Double Intimacy Score

chickenscrabble2 I’ve been fairly unim­pressed by Facebook apps. By and large, I haven’t seen the point of them. A lot seem to just add some sort of gimmick — I don’t want to ‘high five’, add a fish, zombify or stroke the pet of my Facebook pals. And, in the main, I don’t want to poke them.

But I was wrong. Many thanks to Helen and Alfie for talking up the Scrabulous applic­a­tion during the lunch break at the iDesign con­fer­ence yes­terday. I checked it out once I got home. It is, as you’d expect, the game Scrabble adapted for Facebook.

So why is that not just a gimmick?

Because playing Scrabble with your pals rein­forces the point of putting casual contacts onto your network in the first place. (My Facebook rule on friends is (a) have met or (b) feel like I’ve met them because I know them really well online). If online social networks are to have any value apart from taking up idle time (not a bad thing in itself), then they ought to deepen our casual con­nec­tions into more intimate connections.

At the con­fer­ence yes­terday, Dr. Nick Baylis delivered what turned out to be a very con­tro­ver­sial talk about us mis-​​using tech­no­logy. His argument was basic­ally that face-​​to-​​face rela­tion­ships with people that we can hug ought to come first, if we are to achieve hap­pi­ness. Our world is full of fear and loneli­ness, though, he says. One reason for that is our blind accept­ance of any new tech­no­logy as a good thing. We’re accepting ‘friend­ships’ from virtual strangers; leaving our mobile phones on all night; obsess­ively re-​​checking our email. He thinks that we are in danger of — or actually are — stretching ourselves too thin — that we’re endan­gering our proper, intimate, face-​​to-​​face rela­tion­ships by cul­tiv­ating dozens of casual friend­ships online. That, if you claim to have 80 Facebook friends, none of them would “piss on you, if you were on fire… A friend helps you move house; a real friend helps you move a body”. Sadly, Dr. Nick got char­ac­ter­ised in the fol­lowing dis­cus­sion as some sort of Luddite. I don’t that’s really very fair — he was talking about ‘mis-​​use’, not ‘use’ (though I loved the high spirits that it brought to the debate!)

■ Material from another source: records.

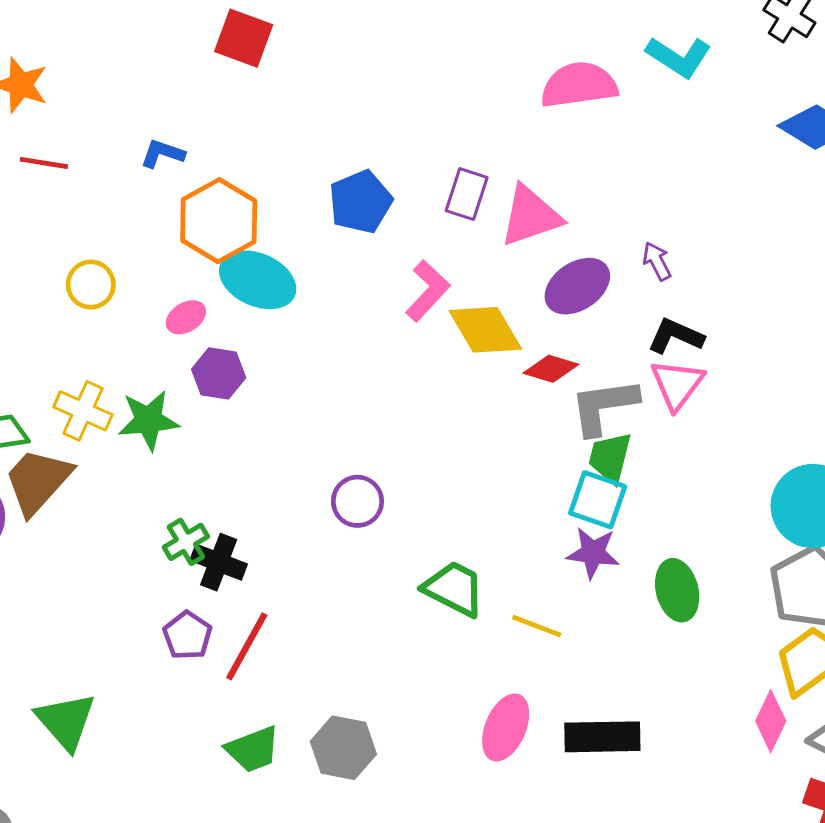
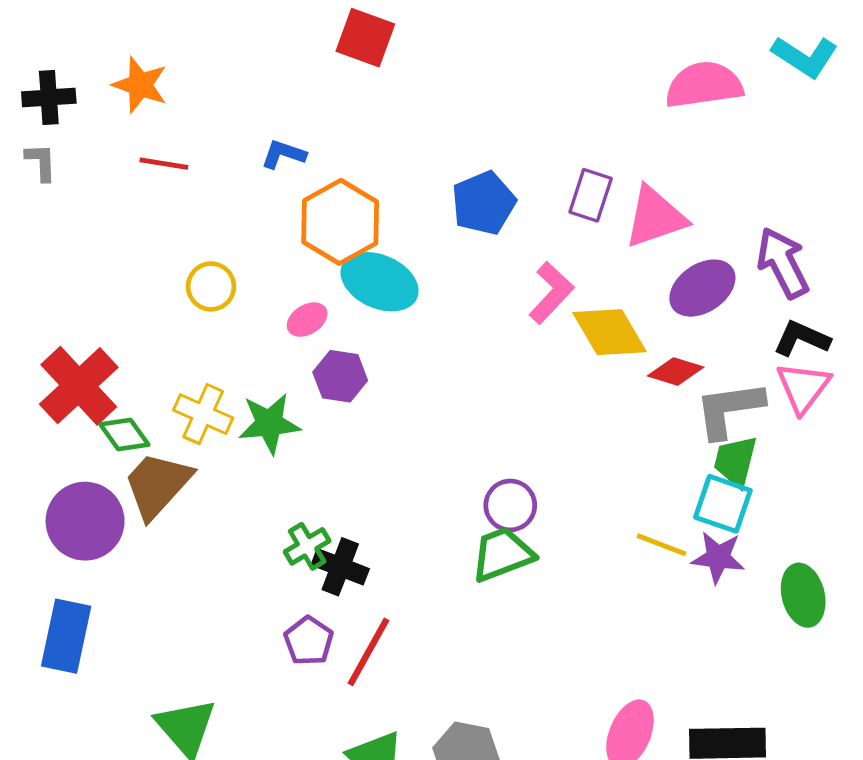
purple arrow: (657, 261) -> (783, 263), size x1.8
purple circle: (357, 501) -> (510, 505), moved
green trapezoid: (454, 589) -> (502, 554), moved, turned -48
yellow line: (537, 626) -> (661, 545), moved

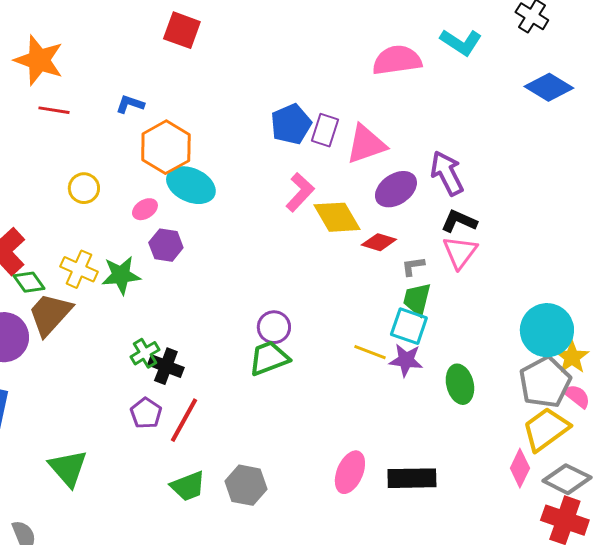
orange star: (140, 85) -> (39, 60), size x1.4
blue pentagon: (483, 203) -> (291, 124), moved
gray L-shape: (729, 409) -> (413, 266), size x0.5

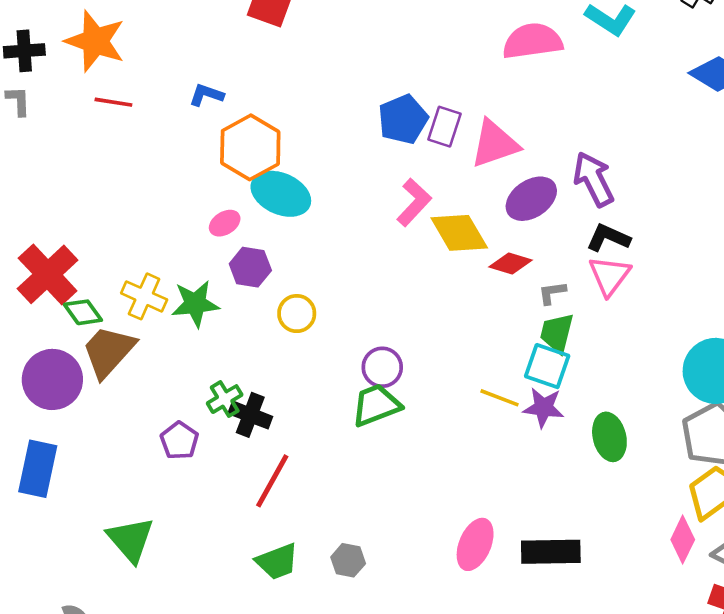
yellow circle: (84, 188) -> (297, 314), moved
purple pentagon: (146, 413) -> (179, 441), moved
gray hexagon: (246, 485) -> (348, 560), size x0.7

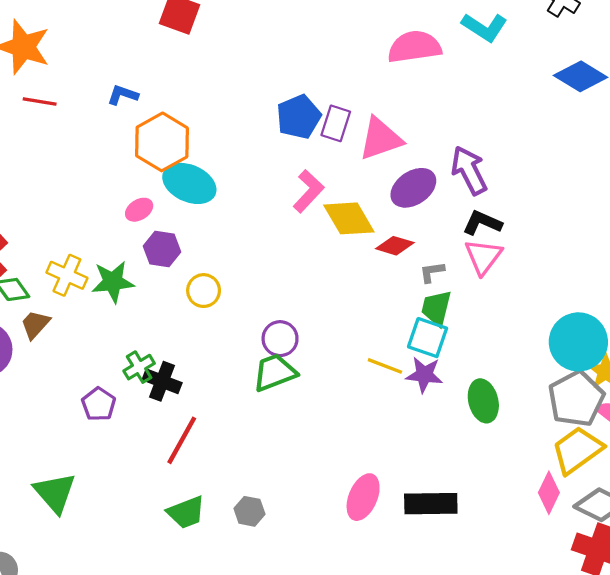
brown trapezoid: (109, 351) -> (35, 324), size x0.6

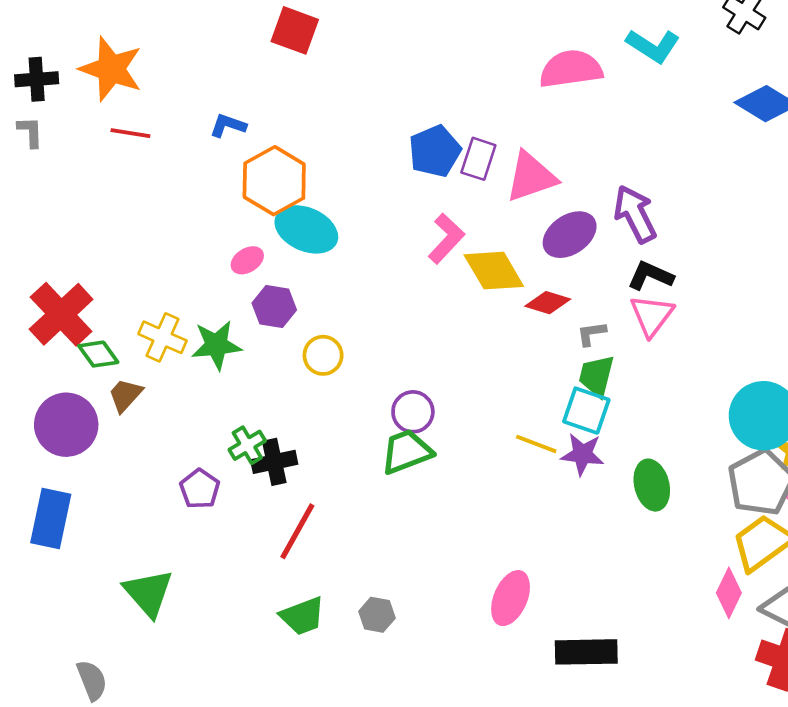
black cross: (162, 381) -> (274, 462), turned -33
black rectangle: (431, 504) -> (586, 652), moved

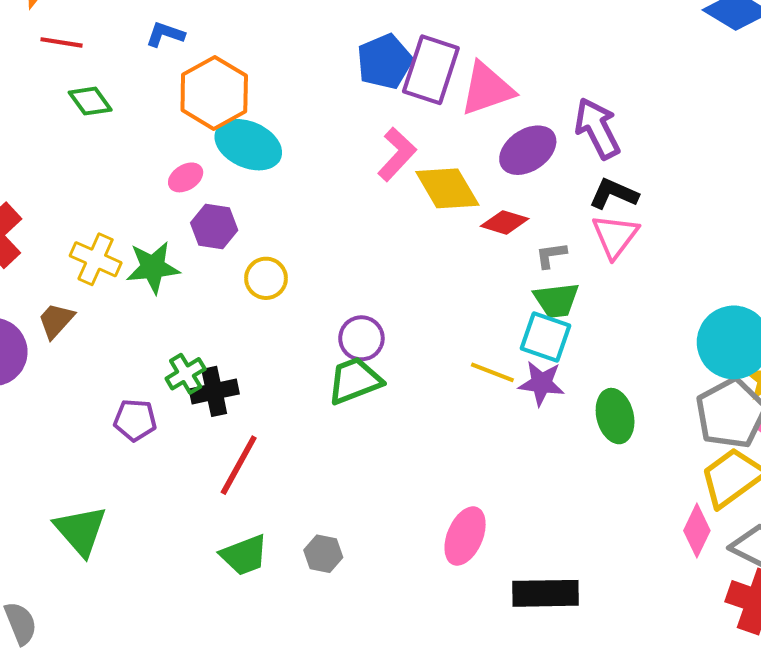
purple rectangle: (478, 159) -> (431, 70), size x1.5
green diamond: (98, 354) -> (90, 101), moved
green trapezoid: (597, 376) -> (556, 300), turned -111
purple pentagon: (200, 489) -> (135, 420), turned -30

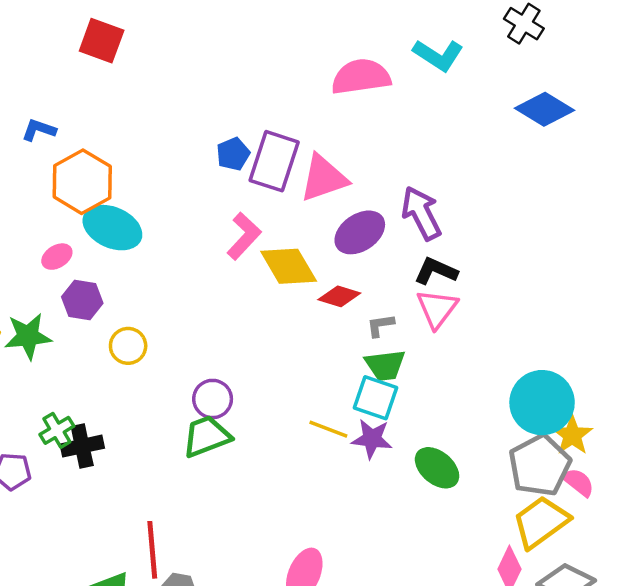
blue pentagon: (385, 62) -> (233, 154), size x0.7
green ellipse: (615, 416) -> (437, 468), turned -36
red line: (239, 465) -> (152, 550), moved, turned -34

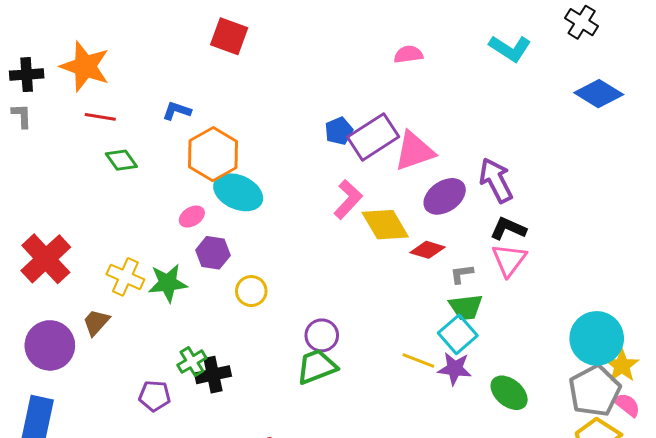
pink semicircle: (361, 77) -> (408, 54), moved, size x0.6
purple rectangle: (274, 161) -> (373, 137), turned 39
cyan square: (375, 398) -> (458, 334), turned 30

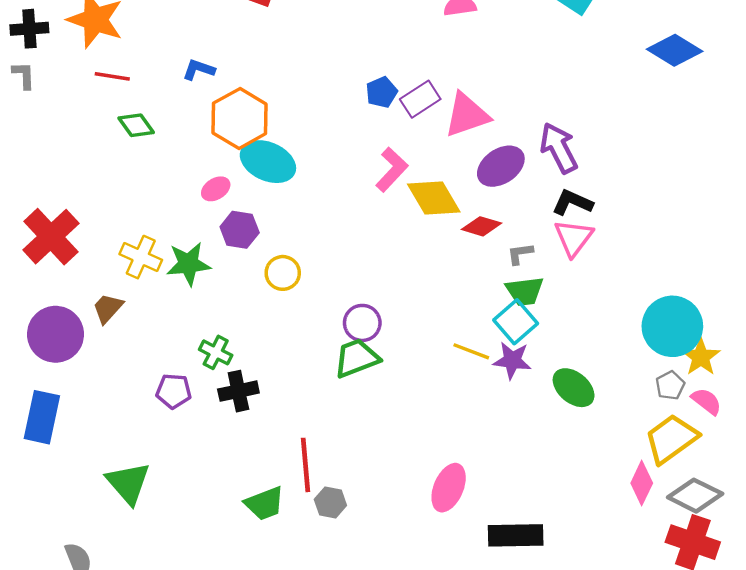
purple rectangle: (373, 137) -> (420, 99), size x0.7
green cross: (192, 362) -> (216, 352), turned -32
black cross: (213, 375) -> (238, 391), moved
gray pentagon: (595, 391) -> (670, 385), size x0.5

He does have a good point. The number of pro­fes­sional contacts that I would like to maintain as ‘friends’ is a lot higher than the number of people that I am able to phone up on a regular basis, meet for a pint, or hug and kiss. It’s not that I don’t want to do any of those things (though kissing might be awkward with many), it’s that I haven’t got time. So I’ve over­stretched myself, I guess. But I’d prefer to see tech­no­logy as an answer, not an affliction.

Where I think he’s wrong, is on the role of social networks like MySpace and Facebook in all this. Getting updates on the statuses of my pro­fes­sional contacts is actually deep­ening my rela­tion­ship with them. I know if they’re tired, bored, elated. I know about the status of their latest projects. And they know about mine. There are people who have been friends to this blog since way back who I feel I could walk up to and hug when we actually meet in the flesh. And with those casual friend­ships — when we meet again — we’re so much more intimate than the first time we met. No, I can’t care — properly — about 100+ people all the time. I do agree that that is a bio­lo­gical impossib­ility. But I can care about each of them on a one-​​to-​​one basis. I heard some bad news about one of those friends today, and I’m thinking about him now. This is someone I have met in the flesh about 3–4 times. But, yes, I really care.

Does this mean I am paying less atten­tion to the 3–4 people that are the closest to me? My family and my wife? I don’t think so. I don’t apply the same rules to them and I don’t think others do either. It may mean that the other 99 slightly more casual contacts take a lesser place for a short while. But is that a bad thing? No. I’d suggest that it is exactly ana­logous to “tra­di­tional” social networks of maybe 20 people when one of them really needs love. If your wife/​husband/​son/​daughter/​equivalent is sick and needs love, do you still go out to that social gath­ering you were planning to? Of course not.

So back to Scrabulous. My face-​​to-​​face exper­i­ences of that game is that it’s a great way of achieving intimacy. Chess is more abstract, but as a sus­tained test of a person’s ability for logical thought, it is unmatched. Scrabble is a bit more quirky, though, and thus more admit­ting of dis­tinc­tions finer than “I am more logical than you, bitch”. The game illu­min­ates our online per­son­ality by stretching to the reaches of our vocab­u­lary. Possibly because I’m an English grad, I do believe we are made of language. Far more than pokes and high-​​fives, Scrabble takes you into the recesses of a person. Their choice of vocab­u­lary is extraordin­arily revealing. One rule change I’d hope for, though — don’t check the words against a dic­tionary — people’s mistakes (including the long cata­logue of my own mistakes) are some of the most intense indic­a­tions of char­acter we can have access to. No one loves a perfect person — we love people for their foibles.